-------- RECORD SET

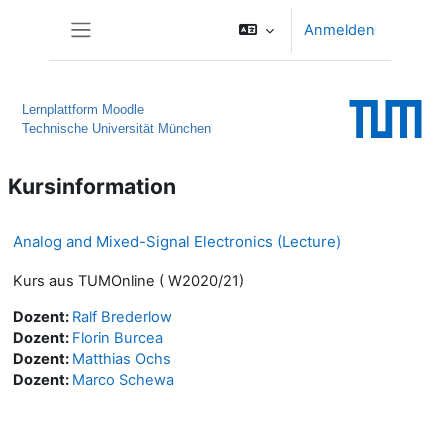
Zum Hauptinhalt
Anmelden
Website-Übersicht
Lernplattform Moodle
Technische Universität München
Kursinformation
Analog and Mixed-Signal Electronics (Lecture)
Kurs aus TUMOnline ( W2020/21)
Dozent:
Ralf Brederlow
Dozent:
Florin Burcea
Dozent:
Matthias Ochs
Dozent:
Marco Schewa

----------------

**WHAT YOU NEED TO DO**
Return the records exactly. Don't carry the pictures over.

**REPLY TO THE TASK**
Zum Hauptinhalt
Anmelden
Website-Übersicht
Lernplattform Moodle
Technische Universität München
Kursinformation
Analog and Mixed-Signal Electronics (Lecture)
Kurs aus TUMOnline ( W2020/21)
Dozent:
Ralf Brederlow
Dozent:
Florin Burcea
Dozent:
Matthias Ochs
Dozent:
Marco Schewa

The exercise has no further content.